The differences between pupils are remarkable. Some children are already very proficient in speaking, reading and writing in English. Others hardly understand a word, let alone read or write in English. It is, however, an enormous pleasure to teach all children: they are all extremely eager to be able express themselves in English.”
Is compulsory education a qualitative or quantitative answer to increase worldwide knowledge?
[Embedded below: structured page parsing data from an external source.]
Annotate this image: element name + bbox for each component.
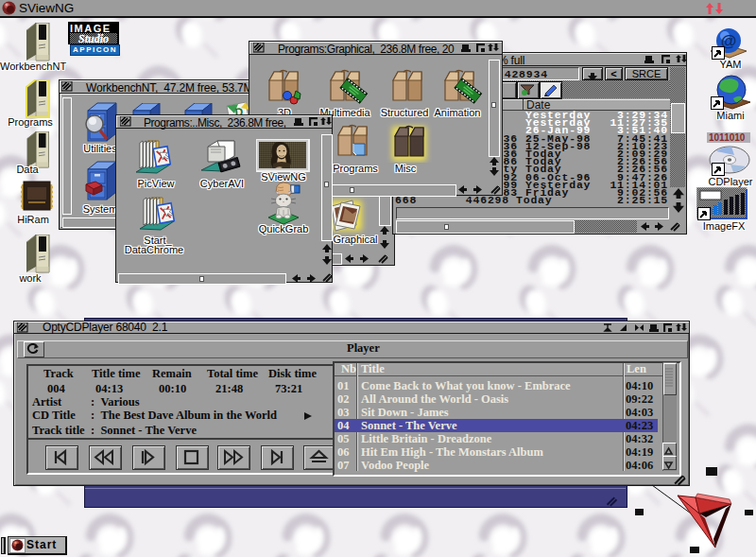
svg-text:Studio: Studio xyxy=(78,33,109,44)
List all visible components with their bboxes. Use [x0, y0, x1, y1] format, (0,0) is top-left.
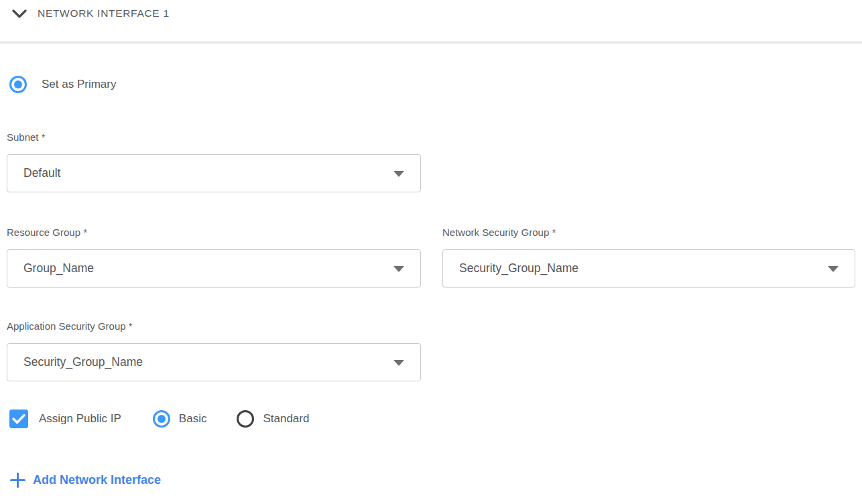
- assign-public-ip-label: Assign Public IP: [39, 412, 121, 426]
- section-divider: [0, 42, 862, 44]
- network-security-group-select[interactable]: Security_Group_Name: [442, 249, 855, 288]
- basic-option-label: Basic: [179, 412, 207, 426]
- section-title: NETWORK INTERFACE 1: [38, 7, 170, 19]
- chevron-down-icon[interactable]: [12, 9, 27, 19]
- caret-down-icon: [393, 171, 404, 177]
- radio-selected-icon[interactable]: [9, 76, 27, 93]
- field-subnet: Subnet * Default: [7, 131, 421, 192]
- field-network-security-group: Network Security Group * Security_Group_…: [442, 227, 855, 288]
- field-application-security-group: Application Security Group * Security_Gr…: [7, 320, 421, 381]
- network-security-group-label: Network Security Group *: [442, 227, 855, 238]
- subnet-selected-value: Default: [23, 166, 60, 180]
- network-security-group-selected-value: Security_Group_Name: [459, 261, 578, 275]
- resource-group-select[interactable]: Group_Name: [7, 249, 421, 288]
- subnet-select[interactable]: Default: [7, 154, 421, 192]
- network-interface-form: NETWORK INTERFACE 1 Set as Primary Subne…: [0, 0, 862, 504]
- radio-basic-selected-icon[interactable]: [153, 410, 170, 428]
- application-security-group-label: Application Security Group *: [7, 320, 421, 332]
- add-network-interface-link[interactable]: Add Network Interface: [10, 470, 161, 489]
- checkbox-checked-icon[interactable]: [9, 410, 28, 428]
- subnet-label: Subnet *: [7, 131, 421, 143]
- standard-option-label: Standard: [263, 412, 309, 426]
- add-network-interface-label: Add Network Interface: [33, 473, 161, 487]
- assign-public-ip-row: Assign Public IP Basic Standard: [9, 410, 309, 428]
- caret-down-icon: [828, 266, 839, 272]
- application-security-group-select[interactable]: Security_Group_Name: [7, 343, 421, 381]
- set-as-primary-label: Set as Primary: [42, 78, 116, 91]
- resource-group-label: Resource Group *: [7, 227, 421, 238]
- plus-icon: [10, 472, 25, 488]
- set-as-primary-option[interactable]: Set as Primary: [9, 76, 116, 93]
- resource-group-selected-value: Group_Name: [23, 261, 94, 275]
- field-resource-group: Resource Group * Group_Name: [7, 227, 421, 288]
- caret-down-icon: [393, 266, 404, 272]
- caret-down-icon: [393, 360, 404, 366]
- application-security-group-selected-value: Security_Group_Name: [23, 355, 143, 369]
- radio-standard-unselected-icon[interactable]: [237, 410, 254, 428]
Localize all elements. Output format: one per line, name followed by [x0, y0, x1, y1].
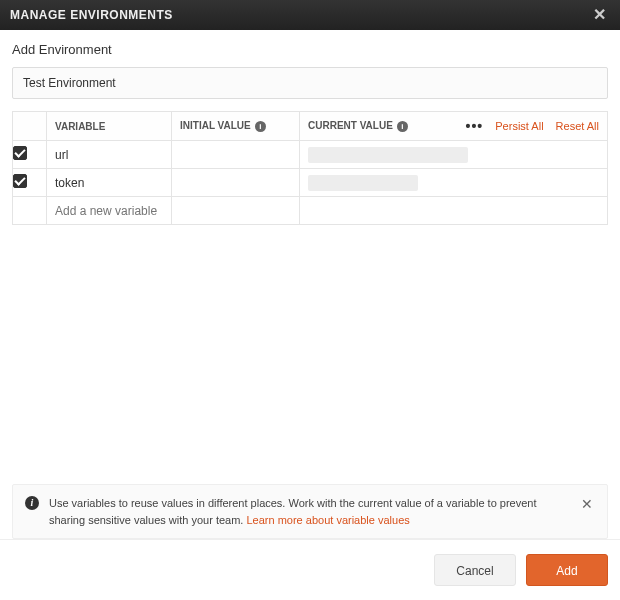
add-button[interactable]: Add	[526, 554, 608, 586]
add-variable-input[interactable]	[47, 198, 171, 224]
initial-value-cell[interactable]	[172, 205, 299, 217]
footer: Cancel Add	[0, 539, 620, 600]
table-row: url	[13, 141, 608, 169]
table-row-new	[13, 197, 608, 225]
column-header-variable: VARIABLE	[47, 112, 172, 141]
learn-more-link[interactable]: Learn more about variable values	[246, 514, 409, 526]
titlebar: MANAGE ENVIRONMENTS ✕	[0, 0, 620, 30]
initial-value-cell[interactable]	[172, 149, 299, 161]
environment-name-input[interactable]	[12, 67, 608, 99]
cancel-button[interactable]: Cancel	[434, 554, 516, 586]
info-icon: i	[25, 496, 39, 510]
column-header-checkbox	[13, 112, 47, 141]
info-message: Use variables to reuse values in differe…	[49, 495, 569, 528]
info-icon[interactable]: i	[397, 121, 408, 132]
info-banner: i Use variables to reuse values in diffe…	[12, 484, 608, 539]
table-row: token	[13, 169, 608, 197]
column-header-current-value: CURRENT VALUEi ••• Persist All Reset All	[300, 112, 608, 141]
reset-all-button[interactable]: Reset All	[556, 120, 599, 132]
current-value-cell-masked[interactable]	[308, 147, 468, 163]
more-actions-icon[interactable]: •••	[466, 118, 484, 134]
close-icon[interactable]: ✕	[579, 495, 595, 513]
persist-all-button[interactable]: Persist All	[495, 120, 543, 132]
current-value-cell-masked[interactable]	[308, 175, 418, 191]
page-heading: Add Environment	[12, 42, 608, 57]
close-icon[interactable]: ✕	[589, 3, 611, 27]
content-area: Add Environment VARIABLE INITIAL VALUEi …	[0, 30, 620, 476]
row-checkbox[interactable]	[13, 146, 27, 160]
current-value-cell[interactable]	[300, 205, 607, 217]
column-header-initial-value: INITIAL VALUEi	[172, 112, 300, 141]
row-checkbox[interactable]	[13, 174, 27, 188]
variables-table: VARIABLE INITIAL VALUEi CURRENT VALUEi •…	[12, 111, 608, 225]
titlebar-title: MANAGE ENVIRONMENTS	[10, 8, 173, 22]
variable-name-cell[interactable]: url	[47, 142, 171, 168]
initial-value-cell[interactable]	[172, 177, 299, 189]
info-icon[interactable]: i	[255, 121, 266, 132]
variable-name-cell[interactable]: token	[47, 170, 171, 196]
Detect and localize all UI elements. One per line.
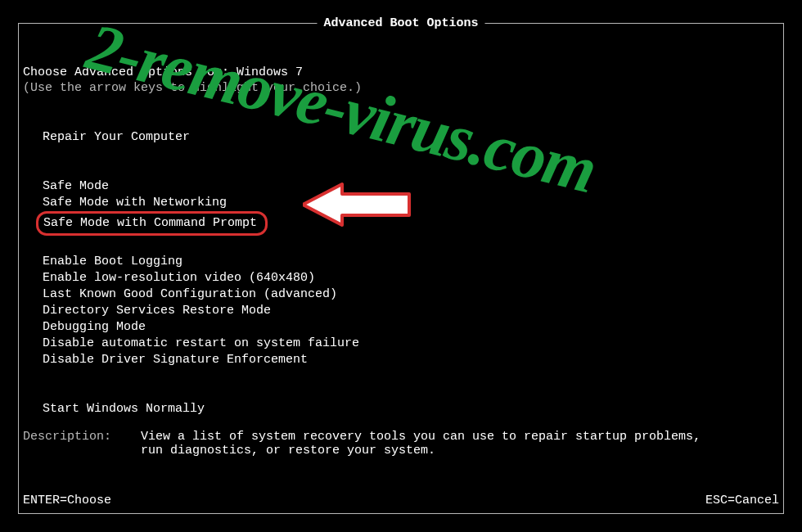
description-block: Description: View a list of system recov… [23, 430, 779, 458]
menu-item-directory-restore[interactable]: Directory Services Restore Mode [43, 303, 779, 319]
menu-item-boot-logging[interactable]: Enable Boot Logging [43, 254, 779, 270]
menu-item-last-known-good[interactable]: Last Known Good Configuration (advanced) [43, 286, 779, 303]
content-area: Choose Advanced Options for: Windows 7 (… [23, 65, 779, 417]
boot-menu: Repair Your Computer Safe Mode Safe Mode… [43, 129, 779, 417]
footer-esc: ESC=Cancel [705, 494, 779, 507]
hint-text: (Use the arrow keys to highlight your ch… [23, 81, 779, 95]
subtitle: Choose Advanced Options for: Windows 7 [23, 65, 779, 79]
highlight-box: Safe Mode with Command Prompt [36, 211, 268, 236]
menu-item-low-res[interactable]: Enable low-resolution video (640x480) [43, 270, 779, 286]
menu-item-disable-restart[interactable]: Disable automatic restart on system fail… [43, 336, 779, 352]
page-title: Advanced Boot Options [317, 16, 484, 30]
menu-item-safe-mode-cmd[interactable]: Safe Mode with Command Prompt [43, 216, 257, 230]
arrow-left-icon [303, 181, 413, 228]
description-text: View a list of system recovery tools you… [141, 430, 714, 458]
description-label: Description: [23, 430, 133, 444]
footer-enter: ENTER=Choose [23, 494, 111, 507]
menu-item-start-normally[interactable]: Start Windows Normally [43, 401, 779, 417]
menu-item-debugging[interactable]: Debugging Mode [43, 319, 779, 336]
menu-item-repair[interactable]: Repair Your Computer [43, 129, 779, 146]
footer-bar: ENTER=Choose ESC=Cancel [23, 494, 779, 507]
menu-item-disable-signature[interactable]: Disable Driver Signature Enforcement [43, 352, 779, 368]
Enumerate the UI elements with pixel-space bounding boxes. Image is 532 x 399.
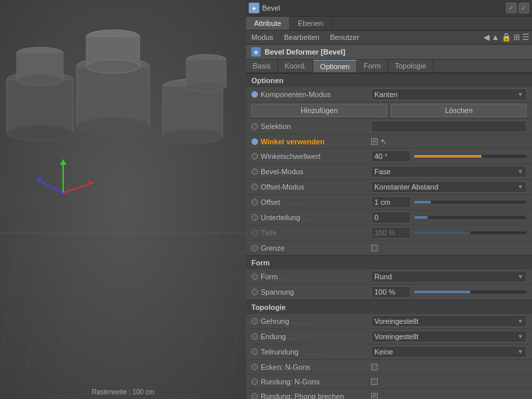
lock-icon[interactable]: 🔒 [501, 33, 511, 42]
deformer-header: ◈ Bevel Deformer [Bevel] [246, 45, 532, 60]
offset-label: Offset ............. [251, 198, 371, 206]
checkbox-rundung-phong[interactable] [371, 393, 378, 400]
row-spannung: Spannung 100 % [246, 285, 532, 300]
checkbox-winkel[interactable] [371, 138, 378, 145]
row-form: Form .... Rund ▼ [246, 269, 532, 285]
subtab-form[interactable]: Form [357, 60, 388, 72]
spannung-input[interactable]: 100 % [371, 286, 411, 298]
offset-value: 1 cm [371, 196, 527, 208]
ecken-ngons-value [371, 364, 527, 370]
form-dropdown[interactable]: Rund ▼ [371, 271, 527, 283]
radio-form[interactable] [251, 273, 258, 280]
radio-gehrung[interactable] [251, 318, 258, 325]
hinzufuegen-button[interactable]: Hinzufügen [251, 104, 387, 117]
menu-modus[interactable]: Modus [249, 32, 276, 43]
bevel-icon: ◈ [249, 3, 259, 13]
winkelschwellwert-input[interactable]: 40 ° [371, 150, 411, 162]
radio-winkelschwell[interactable] [251, 153, 258, 160]
radio-rundung-phong[interactable] [251, 393, 258, 400]
radio-teilrundung[interactable] [251, 348, 258, 355]
section-form: Form [246, 255, 532, 269]
section-topologie: Topologie [246, 300, 532, 314]
unterteilung-slider[interactable] [414, 215, 527, 219]
form-arrow-icon: ▼ [517, 273, 523, 280]
spannung-label: Spannung [251, 288, 371, 296]
subtab-basis[interactable]: Basis [246, 60, 278, 72]
topbar-title: Bevel [262, 4, 281, 12]
checkbox-grenze[interactable] [371, 245, 378, 251]
endung-value: Voreingestellt ▼ [371, 331, 527, 342]
row-offset-modus: Offset-Modus ..... Konstanter Abstand ▼ [246, 180, 532, 195]
subtab-koord[interactable]: Koord. [278, 60, 313, 72]
form-label: Form .... [251, 273, 371, 281]
radio-offset-modus[interactable] [251, 184, 258, 190]
row-winkelschwellwert: Winkelschwellwert 40 ° [246, 149, 532, 164]
nav-arrows: ◀ ▲ 🔒 ⊞ ☰ [483, 33, 529, 42]
check-icon[interactable]: ✓ [506, 3, 517, 13]
menu-icon[interactable]: ☰ [522, 33, 529, 42]
offset-modus-arrow-icon: ▼ [517, 184, 523, 190]
unterteilung-input[interactable]: 0 [371, 211, 411, 223]
offset-slider[interactable] [414, 200, 527, 204]
teilrundung-dropdown[interactable]: Keine ▼ [371, 346, 527, 358]
deformer-title: Bevel Deformer [Bevel] [265, 48, 345, 56]
selektion-input[interactable] [371, 120, 527, 132]
radio-bevel-modus[interactable] [251, 168, 258, 175]
winkelschwellwert-slider[interactable] [414, 154, 527, 158]
bevel-modus-arrow-icon: ▼ [517, 168, 523, 175]
gehrung-label: Gehrung ........... [251, 317, 371, 325]
winkelschwellwert-value: 40 ° [371, 150, 527, 162]
row-gehrung: Gehrung ........... Voreingestellt ▼ [246, 314, 532, 329]
menu-bearbeiten[interactable]: Bearbeiten [281, 32, 322, 43]
tiefe-input[interactable]: 100 % [371, 227, 411, 239]
loeschen-button[interactable]: Löschen [391, 104, 527, 117]
subtab-optionen[interactable]: Optionen [313, 60, 357, 72]
rundung-phong-value [371, 393, 527, 400]
offset-input[interactable]: 1 cm [371, 196, 411, 208]
radio-rundung-ngons[interactable] [251, 378, 258, 385]
svg-line-36 [37, 180, 63, 193]
tab-ebenen[interactable]: Ebenen [290, 17, 332, 30]
grenze-label: Grenze ........... [251, 244, 371, 252]
menu-benutzer[interactable]: Benutzer [327, 32, 362, 43]
checkbox-rundung-ngons[interactable] [371, 378, 378, 385]
radio-selektion[interactable] [251, 123, 258, 130]
radio-spannung[interactable] [251, 289, 258, 295]
spannung-slider[interactable] [414, 290, 527, 294]
bevel-modus-dropdown[interactable]: Fase ▼ [371, 166, 527, 178]
radio-endung[interactable] [251, 333, 258, 340]
row-selektion: Selektion [246, 119, 532, 134]
tiefe-slider[interactable] [414, 231, 527, 235]
row-rundung-phong: Rundung: Phong brechen [246, 389, 532, 399]
rundung-ngons-value [371, 378, 527, 385]
gehrung-dropdown[interactable]: Voreingestellt ▼ [371, 315, 527, 327]
subtab-topologie[interactable]: Topologie [388, 60, 434, 72]
checkbox-ecken-ngons[interactable] [371, 364, 378, 370]
teilrundung-arrow-icon: ▼ [517, 348, 523, 355]
endung-dropdown[interactable]: Voreingestellt ▼ [371, 331, 527, 342]
viewport-scale-label: Rasterweite : 100 cm [92, 388, 154, 396]
unterteilung-value: 0 [371, 211, 527, 223]
spannung-value: 100 % [371, 286, 527, 298]
arrow-up-icon[interactable]: ▲ [491, 33, 499, 42]
tab-attribute[interactable]: Attribute [246, 17, 290, 30]
offset-modus-dropdown[interactable]: Konstanter Abstand ▼ [371, 181, 527, 193]
row-komponenten-modus: Komponenten-Modus Kanten ▼ [246, 87, 532, 102]
radio-ecken-ngons[interactable] [251, 364, 258, 370]
teilrundung-value: Keine ▼ [371, 346, 527, 358]
radio-winkel[interactable] [251, 138, 258, 145]
bevel-modus-label: Bevel-Modus ..... [251, 168, 371, 176]
radio-komponenten[interactable] [251, 91, 258, 98]
komponenten-modus-dropdown[interactable]: Kanten ▼ [371, 88, 527, 100]
radio-unterteilung[interactable] [251, 214, 258, 221]
radio-grenze[interactable] [251, 245, 258, 251]
radio-tiefe[interactable] [251, 229, 258, 236]
tiefe-value: 100 % [371, 227, 527, 239]
radio-offset[interactable] [251, 199, 258, 205]
endung-label: Endung ........... [251, 332, 371, 340]
viewport-3d[interactable]: Rasterweite : 100 cm [0, 0, 246, 399]
check2-icon[interactable]: ✓ [519, 3, 529, 13]
arrow-left-icon[interactable]: ◀ [483, 33, 489, 42]
chain-icon[interactable]: ⊞ [513, 33, 520, 42]
row-ecken-ngons: Ecken: N-Gons ........ [246, 360, 532, 374]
I ask myself this question when contemplating my travels. Compulsory education is a great thing. I would prefer to call it the right to be educated, because when one is under compulsion to be educated, the consequence is not always that education is attainable for every child under the same circumstances. The deployment of volunteers seems to be just a drop in the ocean in an attempt to reduce the inequality of chances. It is a fine initiative, which contributes to a world in which education is considered to be an important communality. Acquiring a perspective on globalisation seems necessary to attain a world in which we can co-exist pleasantly. Education plays an important role in this development. When everyday life is preoccupied with providing for the bare necessities of life, however, globalisation probably is not high on one’s list of priorities. Seen from this perspective, compulsory education seems to be more of a quantitative measure and less of a qualitative choice. That is why the appeal of the Board of Human Rights (in their yearly report of June, 2018) to speak of the right to education instead of compulsory education I think is justified and necessary. After all, we all have human rights, but not everyone is given the opportunity to fulfill these rights. One’s origin, income and health, amongst others, play an important role here. Maybe implementing the right to learn will contribute to the necessity to reach truly equal opportunities.